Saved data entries
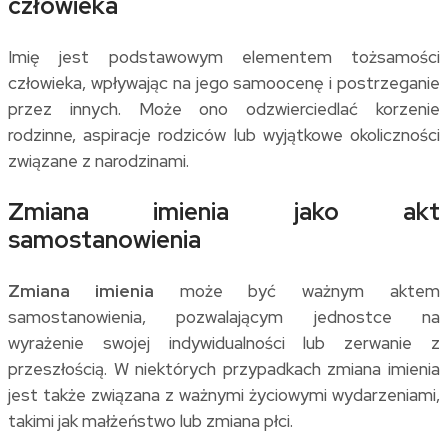
człowieka
Imię jest podstawowym elementem tożsamości
człowieka, wpływając na jego samoocenę i postrzeganie
przez innych. Może ono odzwierciedlać korzenie
rodzinne, aspiracje rodziców lub wyjątkowe okoliczności
związane z narodzinami.
Zmiana imienia jako akt
samostanowienia
Zmiana imienia
może być ważnym aktem
samostanowienia, pozwalającym jednostce na
wyrażenie swojej indywidualności lub zerwanie z
przeszłością. W niektórych przypadkach zmiana imienia
jest także związana z ważnymi życiowymi wydarzeniami,
takimi jak małżeństwo lub zmiana płci.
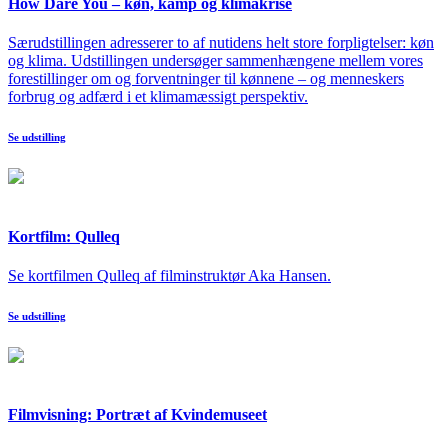
How Dare You – køn, kamp og klimakrise
Særudstillingen adresserer to af nutidens helt store forpligtelser: køn
og klima. Udstillingen undersøger sammenhængene mellem vores
forestillinger om og forventninger til kønnene – og menneskers
forbrug og adfærd i et klimamæssigt perspektiv.
Se udstilling
Kortfilm: Qulleq
Se kortfilmen Qulleq af filminstruktør Aka Hansen.
Se udstilling
Filmvisning: Portræt af Kvindemuseet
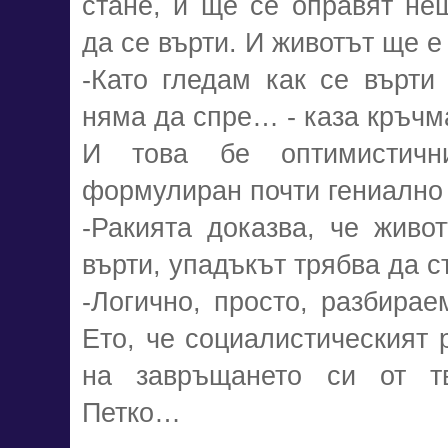
стане, и ще се оправят не
да се върти. И животът ще 
-Като гледам как се върти 
няма да спре… - каза кръчм
И това бе оптимистичн
формулиран почти гениално 
-Ракията доказва, че живо
върти, упадъкът трябва да 
-Логично, просто, разбирае
Ето, че социалистическият 
на завръщането си от тв
Петко…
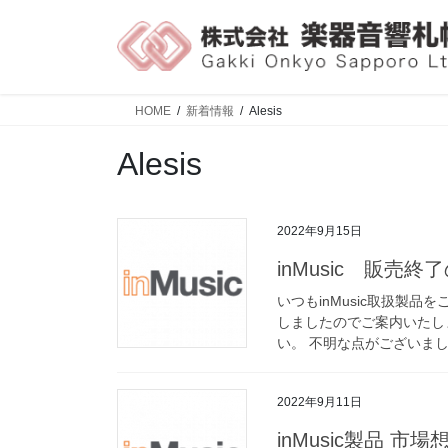
HOME
新着情報
Alesis
Alesis
2022年9月15日
inMusic 販売終
いつもinMusic取扱製
しましたのでご案内いたし
い。 不明な点がございまし
2022年9月11日
inMusic製品 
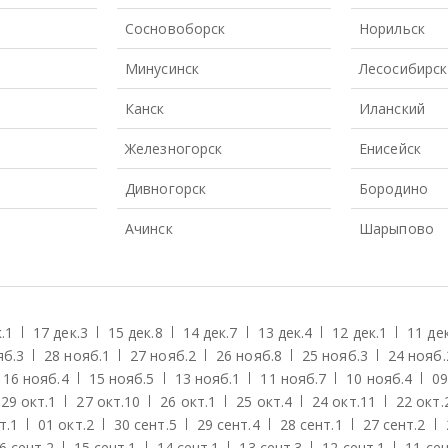
Сосновоборск
Норильск
Минусинск
Лесосибирск
Канск
Иланский
Железногорск
Енисейск
Дивногорск
Бородино
Ачинск
Шарыпово
.
1
17 дек.
3
15 дек.
8
14 дек.
7
13 дек.
4
12 дек.
1
11 дек
яб.
3
28 нояб.
1
27 нояб.
2
26 нояб.
8
25 нояб.
3
24 нояб.
16 нояб.
4
15 нояб.
5
13 нояб.
1
11 нояб.
7
10 нояб.
4
09
29 окт.
1
27 окт.
10
26 окт.
1
25 окт.
4
24 окт.
11
22 окт.
т.
1
01 окт.
2
30 сент.
5
29 сент.
4
28 сент.
1
27 сент.
2
6 сент.
2
15 сент.
1
14 сент.
1
13 сент.
3
12 сент.
1
11 сен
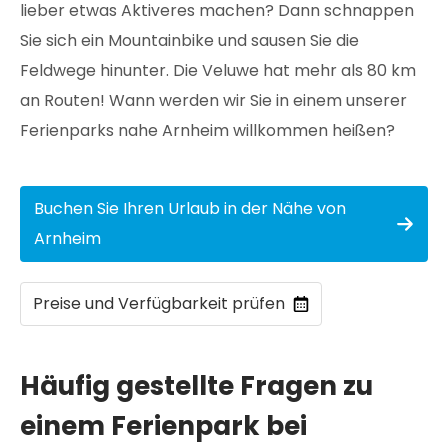
lieber etwas Aktiveres machen? Dann schnappen
Sie sich ein Mountainbike und sausen Sie die
Feldwege hinunter. Die Veluwe hat mehr als 80 km
an Routen! Wann werden wir Sie in einem unserer
Ferienparks nahe Arnheim willkommen heißen?
Buchen Sie Ihren Urlaub in der Nähe von
Arnheim
Preise und Verfügbarkeit prüfen
Häufig gestellte Fragen zu
einem Ferienpark bei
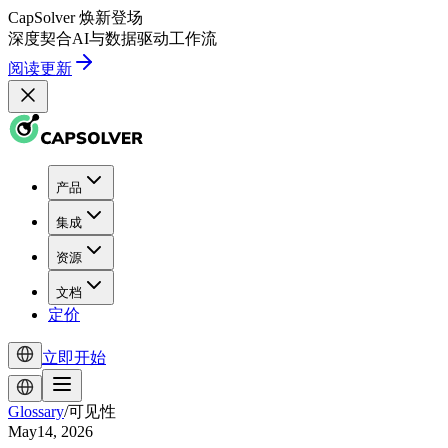
CapSolver
焕新登场
深度契合
AI
与
数据驱动
工作流
阅读更新
产品
集成
资源
文档
定价
立即开始
Glossary
/
可见性
May14, 2026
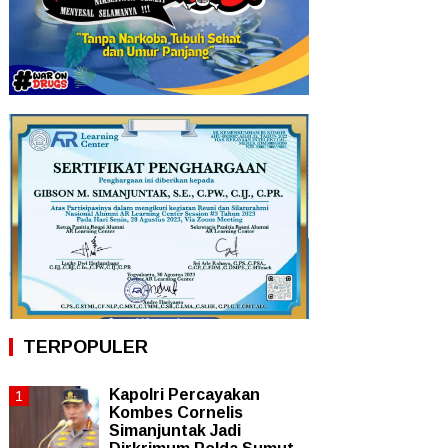
TERPOPULER
Kapolri Percayakan
Kombes Cornelis
Simanjuntak Jadi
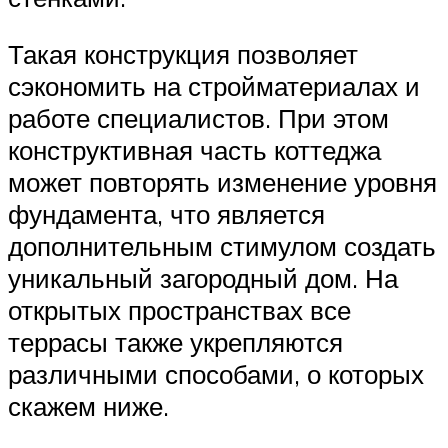
Такая конструкция позволяет
сэкономить на стройматериалах и
работе специалистов. При этом
конструктивная часть коттеджа
может повторять изменение уровня
фундамента, что является
дополнительным стимулом создать
уникальный загородный дом. На
открытых пространствах все
террасы также укрепляются
различными способами, о которых
скажем ниже.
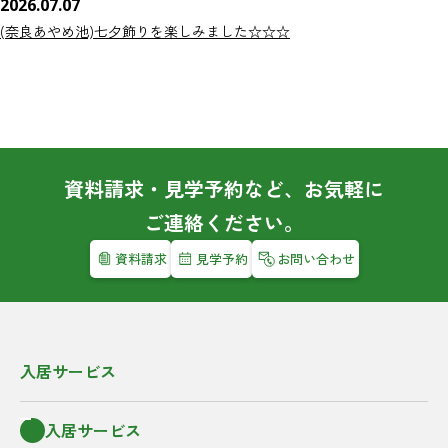
2026.07.07
(奈良あやめ池)七夕飾りを楽しみました☆☆☆
資料請求・見学予約など、お気軽に
ご連絡ください。
資料請求
見学予約
お問い合わせ
入居サービス
入居サービス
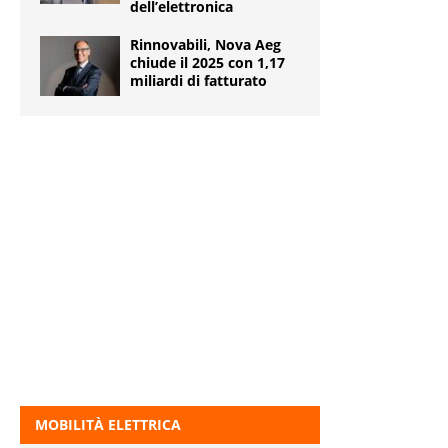
dell’elettronica
Rinnovabili, Nova Aeg
chiude il 2025 con 1,17
miliardi di fatturato
MOBILITÀ ELETTRICA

▶ _PROBLEM TO SOLVE_
Only what runs from the line holding "различными способами, о которых" through the end of the entries above is to be given again, exactly, with every picture omitted.

▶ _PROBLEM SOLUTION_
различными способами, о которых
скажем ниже.
2026.07.07
(奈良あやめ池)七夕飾りを楽しみました☆☆☆
資料請求・見学予約など、お気軽に
ご連絡ください。
資料請求
見学予約
お問い合わせ
入居サービス
入居サービス
dell’elettronica
Rinnovabili, Nova Aeg
chiude il 2025 con 1,17
miliardi di fatturato
MOBILITÀ ELETTRICA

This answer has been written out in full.